In its capacity for surveillance and brutal violence, everything about this machine is dystopian. But this is no dystopia, merely the current state of warfare in a post-9/11 world. The military apparatus that has developed since then perhaps sustains itself through a rhetoric of precision. The so-called ‘War on Terror’ is defined by its need to classify, identify, and measure elusive threats. The drone pretends to offer a clean excision of those threats. Who, however, is a threat and for what reason they are a threat, is unclear.

These concerns are inscribed in the history of aerial warfare. Humans have tried to harness the air to the ends of violence for at least two centuries. The first predecessor of drones came in 1849, when Austria launched 200 balloon-tied bombs into the city of Venice. In World War I, when the US Navy tried and failed to develop a fleet of “air torpedoes,” unmanned biplanes launched into flight by catapult and then flown over enemy positions. The technique was refined by the Navy in World War II when it launched Operation Anvil, a program to develop B-24 bombers guided by remote control that would target German bunkers. 

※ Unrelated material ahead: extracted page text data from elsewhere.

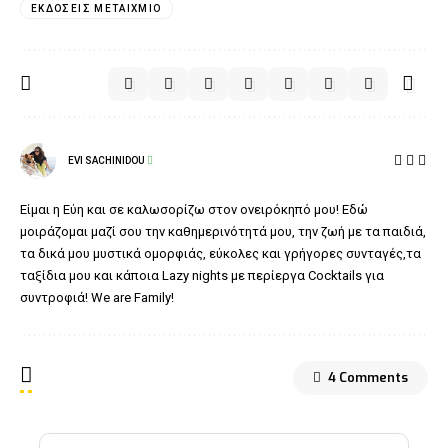
ΕΚΔΌΣΕΙΣ ΜΕΤΑΊΧΜΙΟ
EVI SACHINIDOU
Είμαι η Εύη και σε καλωσορίζω στον ονειρόκηπό μου! Εδώ
μοιράζομαι μαζί σου την καθημερινότητά μου, την ζωή με τα παιδιά,
τα δικά μου μυστικά ομορφιάς, εύκολες και γρήγορες συνταγές,τα
ταξίδια μου και κάποια Lazy nights με περίεργα Cocktails για
συντροφιά! We are Family!
4 Comments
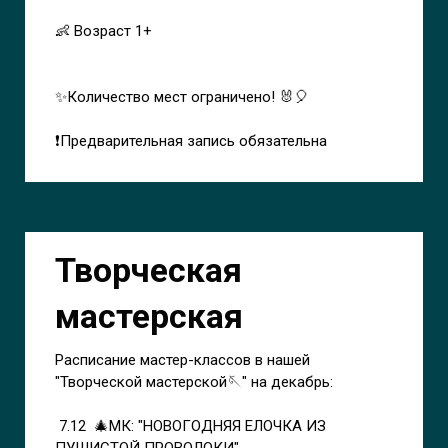
👶 Возраст 1+
✨Количество мест ограничено! 🐰🎈
❗Предварительная запись обязательна⠀⠀⠀⠀
Творческая
мастерская
Расписание мастер-классов в нашей
"Творческой мастерской🪡" на декабрь:
7.12 🎄МК: "НОВОГОДНЯЯ ЕЛОЧКА ИЗ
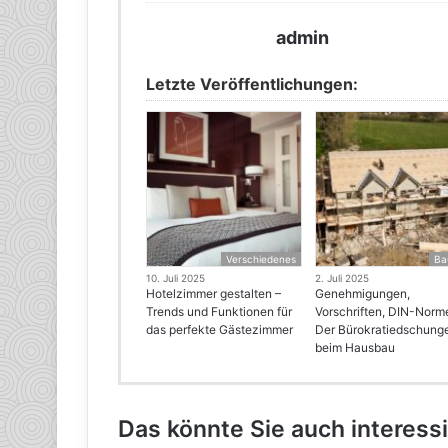
admin
Letzte Veröffentlichungen:
Verschiedenes
Ba
10. Juli 2025
2. Juli 2025
Hotelzimmer gestalten –
Genehmigungen,
Trends und Funktionen für
Vorschriften, DIN-Norm
das perfekte Gästezimmer
Der Bürokratiedschung
beim Hausbau
Das könnte Sie auch interess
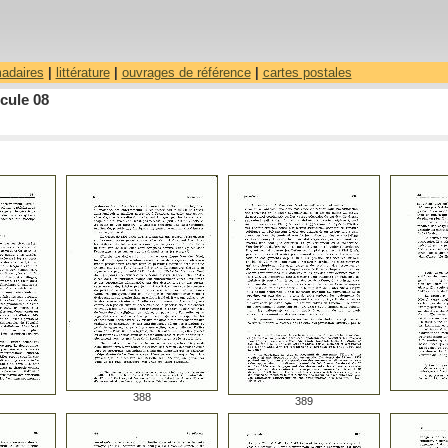
madaires
|
littérature
|
ouvrages de référence
|
cartes postales
cule 08
388
389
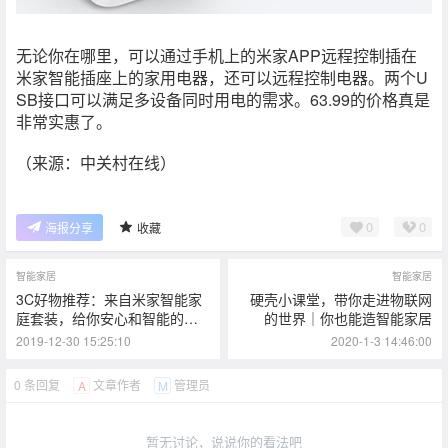
无论你在哪里，可以通过手机上的米家APP远程控制插在
米家智能插座上的家用电器，还可以远程控制电器。两个U
SB接口可以满足多设备同时用电的需求。63.99的价格真是
非常实惠了。
（来源：中关村在线）
0
0
海报分享
收藏
智能家居
智能家居
3C好物推荐：来自米家智能家
硬壳小课堂，带你走进物联网
庭套装，给你安心和智能的产
的世界｜你也能造智能家居
品体验
2019-12-30 15:25:10
2020-1-3 14:46:00
0 条回复
文章作者
管理员
A
M
暂无讨论，说说你的看法吧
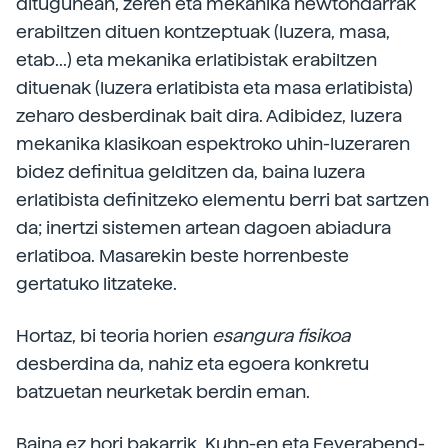
ditugunean, zeren eta mekanika newtondarrak
erabiltzen dituen kontzeptuak (luzera, masa,
etab...) eta mekanika erlatibistak erabiltzen
dituenak (luzera erlatibista eta masa erlatibista)
zeharo desberdinak bait dira. Adibidez, luzera
mekanika klasikoan espektroko uhin-luzeraren
bidez definitua gelditzen da, baina luzera
erlatibista definitzeko elementu berri bat sartzen
da; inertzi sistemen artean dagoen abiadura
erlatiboa. Masarekin beste horrenbeste
gertatuko litzateke.
Hortaz, bi teoria horien
esangura
fisikoa
desberdina da, nahiz eta egoera konkretu
batzuetan neurketak berdin eman.
Baina ez hori bakarrik. Kuhn-en eta Feyerabend-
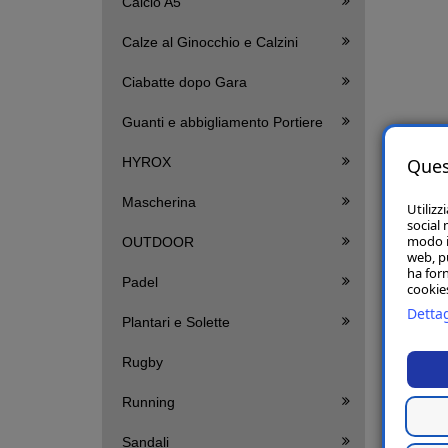
Calcio A5
Calze al Ginocchio e Calzini
Ciabatte dopo Gara
Guanti e abbigliamento Portiere
Ques
HYROX
Mascherina
Utilizz
social 
modo in
OUTDOOR
web, p
ha forn
Padel
cookies
Dettag
Plantari e Solette
Rugby
Running
Sandali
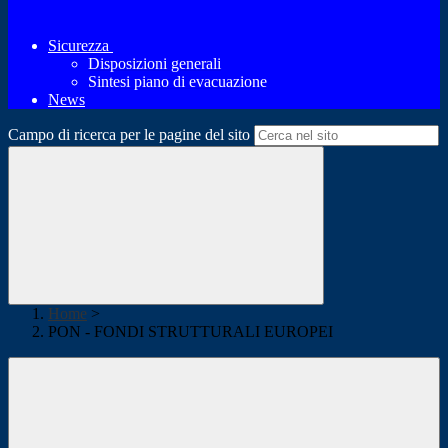
Sicurezza
Disposizioni generali
Sintesi piano di evacuazione
News
Campo di ricerca per le pagine del sito
Home
>
PON - FONDI STRUTTURALI EUROPEI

And then in 1981, Abraham Karem wheeled out from his garage in Los Angeles an aircraft called the Albatross and the game changed. His Albatross could stay in the air for over 50 hours and carry a television camera. After being funded by DARPA, the military’s research and development department, Karem built the Amber and then the Gnat, which are the direct ancestors of the Predator. The rest, as they say, is history.

The first Predator drone was flown in June 1994 over the Balkans and several were used for survaeillance over the following eight years. The CIA began to fly drones over Afghanistan in 2000. After September 11, they began to fly armed drones. The next big paradigm shift occured on February 4, 2002, when the CIA initiated the first targeted killing, outside of military support, by an unmanned Predator drone. The lurking threat of violence that pervasive surveillance inherently carries had finally been realized. The intended target was Osama bin Laden. The drone operators came across three men near Zhawar Kili, a former infamous mujahedeen base in Afghanistan, including a “tall man in robes” and two others. Of course, the tall man was not bin Laden, although officials insisted that he was an appropriate target. The tall man turned out to be a villager named Daraz Khan. He was in the area foraging for bits of shrapnel and bombs—leftover metal from US airstrikes could fetch a decent price.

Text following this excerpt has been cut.